Automated delineation of regions of interest
For the automated delineation method, we used an ROI-template normalized to the 5-HT1A distribution map in the stereotactic space of the MNI/ICBM brain (Montreal Neurologic Institute/International Consortium for Brain Mapping) and PMOD 2.9 [45]. Individual dynamic PET data were normalized to this standardised 5-HT1A distribution map that corresponded to the ROI template.
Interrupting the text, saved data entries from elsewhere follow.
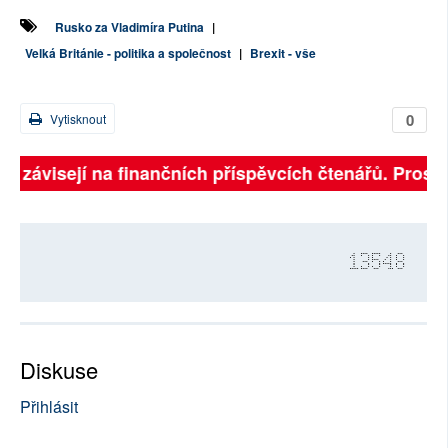
Rusko za Vladimíra Putina
|
Velká Británie - politika a společnost
|
Brexit - vše
0
Vytisknout
ně závisejí na finančních příspěvcích čtenářů. Prosíme
13548
Diskuse
Přihlásit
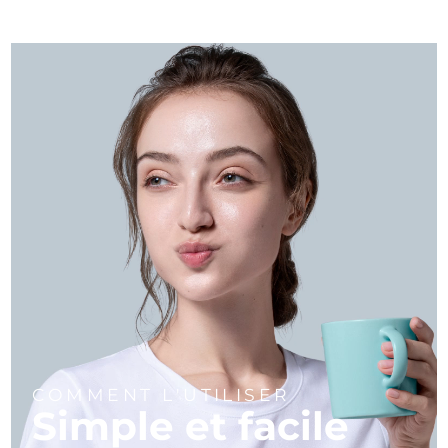
COMMENT L'UTILISER
Simple et facile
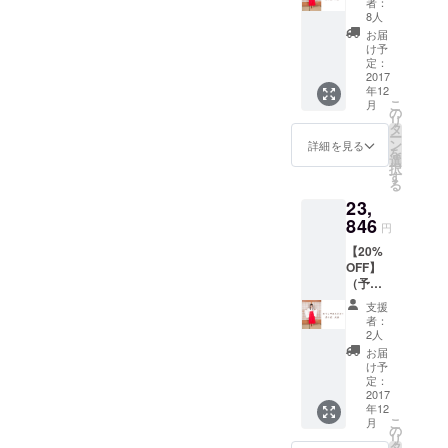
火将ロ
mm）
者：
19,872
118.5c
シエル
8人
です。
円） ■
m（上
さん ポ
※プロ
お届
内容 ☆
身丈
スト
け予
ジェク
おうち
35cm、
定：
カード3
トでは
でゆる
2017
ウエス
種 ※1
未公開
年12
巫女！
トベル
枚にサ
の画像
こ
月
其の弐
ト幅
の
インが
にてポ
リ
2着 ☆
7cm、
タ
入りま
スター
ー
帯
スカー
ン
す。サ
詳細を見る
をお届
を
（赤）
ト丈
選
インが
け致し
択
2本
76.5cm
す
入る写
ます。
る
☆襷
） ウエ
真はお
送料は
23,
（たす
スト
選びい
無料で
き）
846
73〜
ただけ
す。
円
各2本
90cm
ませ
【20%
（赤・
襷(たす
ん。
OFF】
白）計4
き) 幅
※プロ
（予定
本 サイ
4,5cm×
ジェク
販売価
ズ M：
長さ
トでは
支援
格
総丈
200cm
未公開
者：
29,808
118.5c
L： 総
2人
の画像
円） ■
m（上
丈
にてポ
お届
内容 ☆
身丈
122.5c
け予
スト
おうち
35cm、
定：
m（上
カード
でゆる
2017
ウエス
身丈
をお届
年12
巫女！
トベル
37cm、
け致し
こ
月
其の
ト幅
の
ウエス
ます。
リ
弐 3着
7cm、
タ
トベル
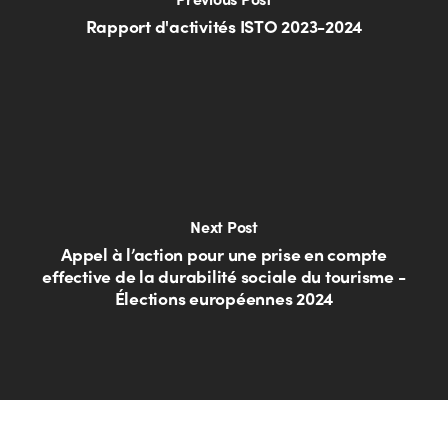
Rapport d'activités ISTO 2023-2024
Next Post
Appel à l’action pour une prise en compte
effective de la durabilité sociale du tourisme -
Élections européennes 2024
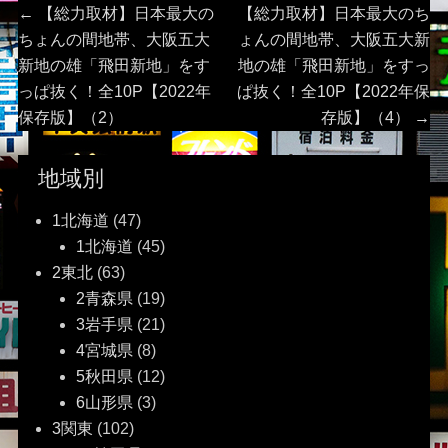
投
Previous
Next
←
【総力取材】日本最大の
【総力取材】日本最大のち
post:
post:
ちょんの間地帯、大阪五大
ょんの間地帯、大阪五大新
稿
新地の雄「飛田新地」をす
地の雄「飛田新地」をすっ
っぱ抜く！全10P【2022年
ぱ抜く！全10P【2022年保
ナ
保存版】（2）
存版】（4）
→
ビ
地域別
ゲ
1北海道
(47)
ー
1北海道
(45)
2東北
(63)
シ
2青森県
(19)
ョ
3岩手県
(21)
4宮城県
(8)
ン
5秋田県
(12)
6山形県
(3)
3関東
(102)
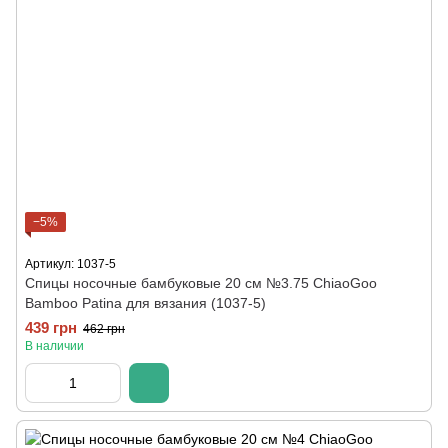
−5%
Артикул: 1037-5
Спицы носочные бамбуковые 20 см №3.75 ChiaoGoo
Bamboo Patina для вязания (1037-5)
439 грн
462 грн
В наличии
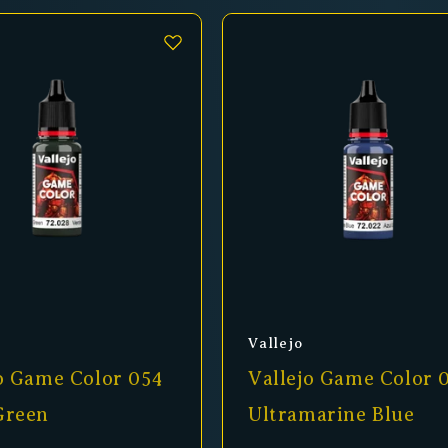
er:
Anbieter:
Vallejo
o Game Color 054
Vallejo Game Color 
Green
Ultramarine Blue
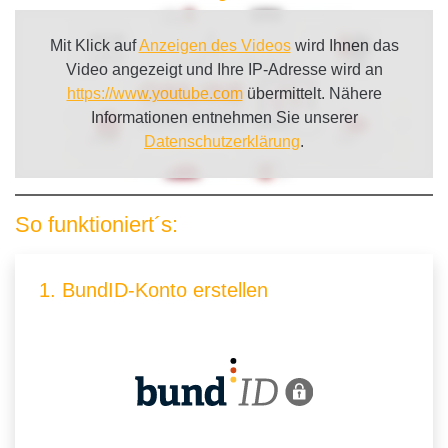
Mit Klick auf
Anzeigen des Videos
wird Ihnen das
Video angezeigt und Ihre IP-Adresse wird an
https://www.youtube.com
übermittelt. Nähere
Informationen entnehmen Sie unserer
Datenschutzerklärung
.
So funktioniert´s:
1. BundID-Konto erstellen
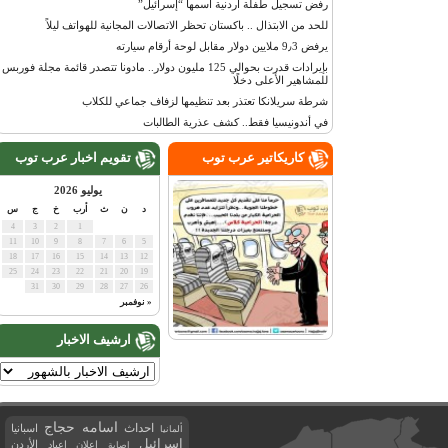
رفض تسجيل طفلة أردنية اسمها “إسرائيل”
للحد من الابتذال .. باكستان تحظر الاتصالات المجانية للهواتف ليلاً
يرفض 9٫3 ملايين دولار مقابل لوحة أرقام سيارته
بإيرادات قدرت بحوالي 125 مليون دولار.. مادونا تتصدر قائمة مجلة فوربس
للمشاهير الأعلى دخلًا
شرطة سريلانكا تعتذر بعد تنظيمها لزفاف جماعي للكلاب
في أندونيسيا فقط.. كشف عذرية الطالبات
كاريكاتير عرب توب
تقويم اخبار عرب توب
يوليو 2026
د
ن
ث
أرب
خ
ج
س
4
3
2
1
11
10
9
8
7
6
5
18
17
16
15
14
13
12
25
24
23
22
21
20
19
31
30
29
28
27
26
« نوفمبر
ارشيف الاخبار
اسامه حجاج
احداث
اسبانيا
ألمانيا
اسرائيل
اعلان
اعياد
الأردن
اصابة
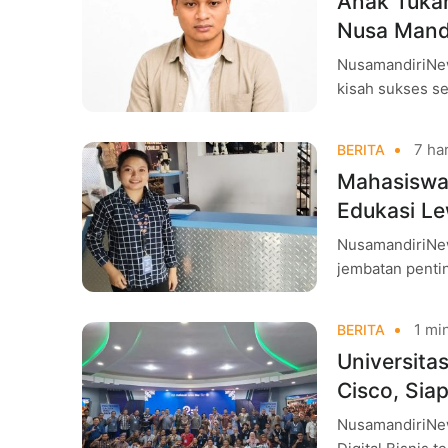
Anak Tukan
Nusa Mandi
Keterbata
NusamandiriNew
kisah sukses ser
dari perjalana
7 har
BERITA
Mahasiswa
Edukasi L
NusamandiriNews
jembatan penti
dunia nyata. L
1 min
BERITA
Universita
Cisco, Siap
NusamandiriNew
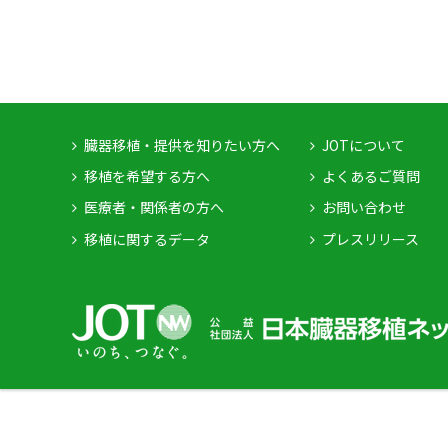
臓器移植・提供を知りたい方へ
JOTについて
移植を希望する方へ
よくあるご質問
医療者・関係者の方へ
お問い合わせ
移植に関するデータ
プレスリリース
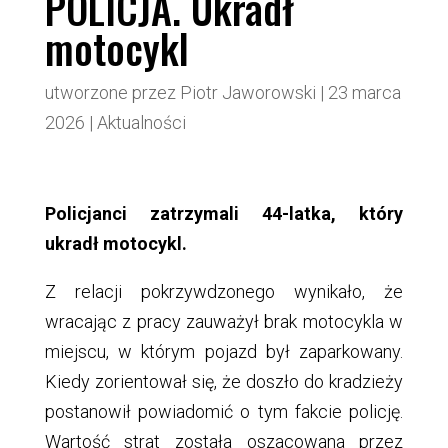
POLICJA. Ukradł
motocykl
utworzone przez
Piotr Jaworowski
|
23 marca
2026
|
Aktualności
Policjanci zatrzymali 44-latka, który
ukradł motocykl.
Z relacji pokrzywdzonego wynikało, że
wracając z pracy zauważył brak motocykla w
miejscu, w którym pojazd był zaparkowany.
Kiedy zorientował się, że doszło do kradzieży
postanowił powiadomić o tym fakcie policję.
Wartość strat została oszacowana przez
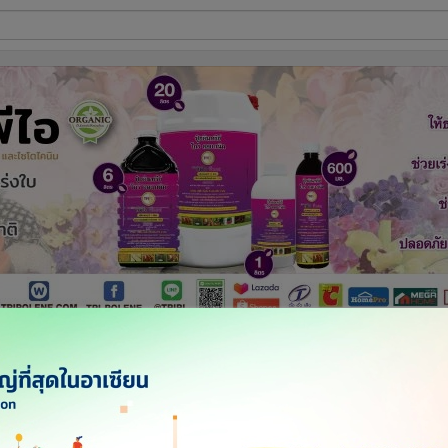
ี่ใช้
ine
้นสูง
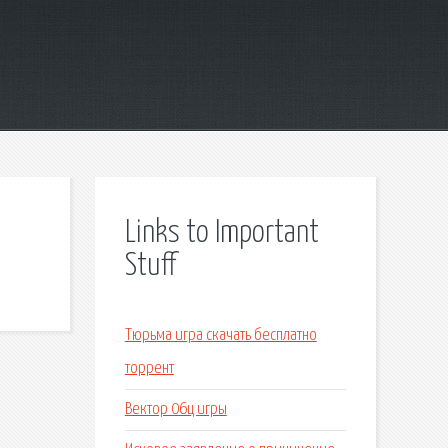
Links to Important
Stuff
Тюрьма игра скачать бесплатно
торрент
Вектор 06ц игры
All 45 ROIs of this approach were based on the anatomical AAL atlas implemented in the SPM2 software [35]. The ROIs are given in Table 1. Figures 1 and 2 show representative ROIs overlayed on the 5-HT1A receptor-binding potential map. Time activity curves of the 45 regions were used for quantification in PMOD 2.9.
Statistical analysis
Statistical analyses of the regional mean 5-HT1A receptor BPND were done using the software SPSS 12.0.1 (SPSS Inc., Chicago, IL, USA). The threshold of significance was set at p < 0.05, all tests were two-tailed. To control for normal distribution and equality of co-variance, the Kolmogorov–Smirnov test and the Levene’s test were performed, respectively. Independent-samples t tests were used to test for sex differences in age, radiochemical variables and the normalized regional tracer delivery (R 1). Two-tailed Pearson product-moment correlation coefficients were calculated to test for a possible effect of age or radiochemical variables on the 5-HT1A receptor BPND (i.e. injected activity, radiochemical purity, weight of WAY-100634, weight of unlabelled WAY-100635 and specific activity of the radioligand). Variables without influence on the 5-HT1A receptor-binding potential were dropped from further analysis. To evaluate a mean effect of sex on the 5-HT1A receptor BPND, a two-way analysis of variance (ANOVA) was conducted using sex as between-subject factor, region as within-subject factor, subjects as random factor and the interaction term sex by region. For an additional, exploratory analysis, independent-sample t tests, with sex as independent variable, were conducted in each region of interest. Bonferroni adjustment for multiple testing was used to correct for type I error. Both delineation methods were statistically analysed in the described way.
Results
The regional 5-HT1A receptor BPND values separated for men and women are given in Fig. 3 for the manual delineation method and in Table 1 for the ROI-template-based approach. The regional distribution of the 5-HT1A receptor BPND was in accordance with published in vivo and post-mortem studies showing the highest 5-HT1A receptor expression in limbic areas as in the hippocampus and the anterior cingulate cortex [48]. Female and male participants did not differ significantly by age, radiochemical variables, regional tracer delivery (R 1) or binding in the reference region (p > 0.05). There was no effect of age or radiochemical variables on the 5-HT1A receptor BPND (Pearson correlation, p > 0.05).
Results of the manual delineation method
Using the manual delineation method, the mean 5-HT1A receptor BPND over all regions of interest was 3.38 ± 0.07 (mean ± SE) for men and 3.11 ± 0.07 (mean ± SE) for women. The two-way ANOVA did not confirm the hypothesis of a main effect for sex (F 1,30 = 1.3, p = 0.278). However, a slightly lower mean 5-HT1A receptor BPND was observed in all regions of interest in females (Fig. 3). Also, no significant interaction was found between sex and region. Post hoc independent-samples t tests done in nine manually drawn regions of interest (anterior and posterior cingulate cortex, amygdala, hippocampus, hypothalamus, insula, orbitofrontal cortex, retrosplenial cortex and raphe nuclei) did not reveal any significant sex differences except for a trend in the hypothalamus (t 30 = 2.7; p = 0.012) that did not withstand the Bonferroni correction (adjusted significance level of p < 0.0056). The results do not support the hypothesis of sex differences in the 5-HT1A receptor BPND or in the 5-HT1A receptor distribution.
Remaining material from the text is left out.